The American literary genre of you can't go home again – that fertile ground farmed by Faulkner, Twain and Kerouac – has in the last half-century found a new voice abroad

At six foot, six inches tall, Thomas Wolfe had trouble entering most rooms. But he also had a problem with going back through them, especially if they led to the past. He had told too many truths – and too many lies – about where he came from in North Carolina.

In his posthumous 1940 novel, You Can't Go Home Again, he gave Americans a literary catchphrase for the pain so many of us who wind up far from where we grew up feel acutely.

After all, in the case of many Americans, if you leave the provinces only to return home, you are marked as a failure. At the very least, you run the risk of finding that flight has spoiled any fond memories you managed to smuggle out.
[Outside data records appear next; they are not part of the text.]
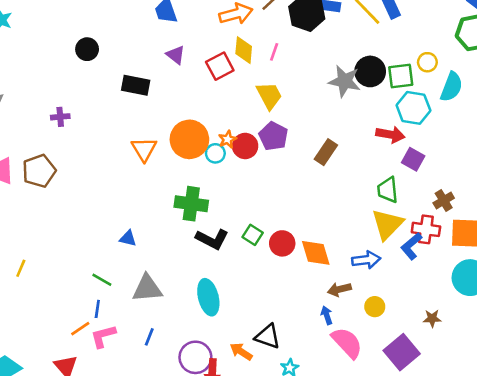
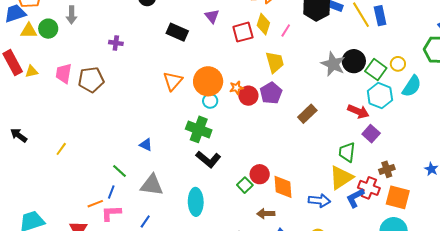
green square: (401, 76) -> (376, 70), turned 30
cyan circle: (215, 153) -> (210, 101), moved
green square: (253, 235) -> (245, 185), moved
brown arrow: (339, 289) -> (266, 214), moved

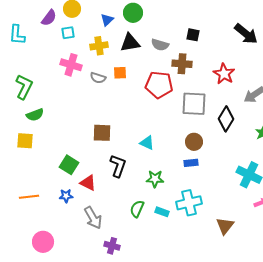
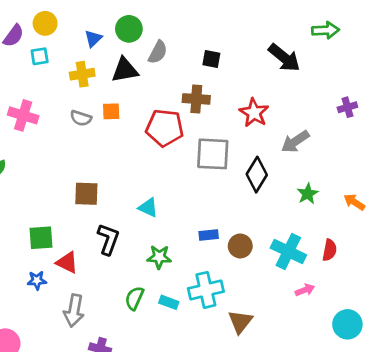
gray semicircle: (160, 45) -> (158, 52), moved, turned -78
pink cross: (71, 65) -> (23, 115), moved
brown circle: (194, 142) -> (240, 246), moved
green square: (69, 165) -> (41, 238), turned -36
gray arrow: (93, 218) -> (74, 311), turned 40
brown triangle: (225, 226) -> (240, 322), moved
Think of the successful ad-man hero of John Updike's The Farm, who returns to his family's crumbling Pennsylvania farm for an emotionally fraught visit, or Quentin Compson of William Faulkner's Absalom, Absalom, shivering in his dorm room at Harvard, who begins his defence of the American south with the ringing endorsement, "I don't hate it ... I don't hate it."

This thread of conflicted nostalgia is strongest in America's most autobiographical novelists, especially the ones who had to leave to write but continuously dial back the past in their work: writers such as Jack Kerouac, who frantically travelled America, but wrote most of his later books about Lowell, while living with his mother in Queens and Florida.
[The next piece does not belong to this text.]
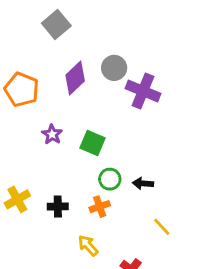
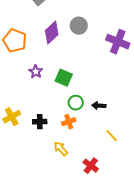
purple cross: (143, 91) -> (118, 42), moved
Then there's Mark Twain, whose autobiography appears in the new issue of Granta, who rose out of Missouri and saw the world, but settled in Hartford, Connecticut in a white mansion that everyone around him could see looked exactly like a river steamboat.

But like so many things America feels it has invented, from democracy to baseball, the you-can-never-go-home again narrative is hardly unique to it. In fact, in the last half-century (and especially in the last 20 years, as diaspora writers from the Dominican Republic to Nigeria to India and Pakistan have emerged as some of our most vigorous storytellers), nostalgia – which is a combination of "returning home" and "ache" – has taken on a different texture.

In Granta's new issue, there's a story by the Sudanese writer Leila Aboulela, about a young man who has come to London from Khartoum to study mathematics. His mother, who worries he will never return, arranges for him to marry a devout Muslim wife – a move which backfires when she comes to London and reminds him of everything he left behind. Chimamanda Adichie, meanwhile, has a story about a Nigerian "big man" whose life is turned upside down when his ex-girlfriend announces she has come back to Lagos. As he speculates about the reasons for her return, Adichie's hero worries whether he has sacrificed something essential in his rise to the top.

In stories like these, not to mention the novels of Monica Ali or Kiran Desai or Uzma Aslam Khan, the export duty to elsewhere is high. The past isn't just the past – it's another country. And for reasons political and personal, there is no going back.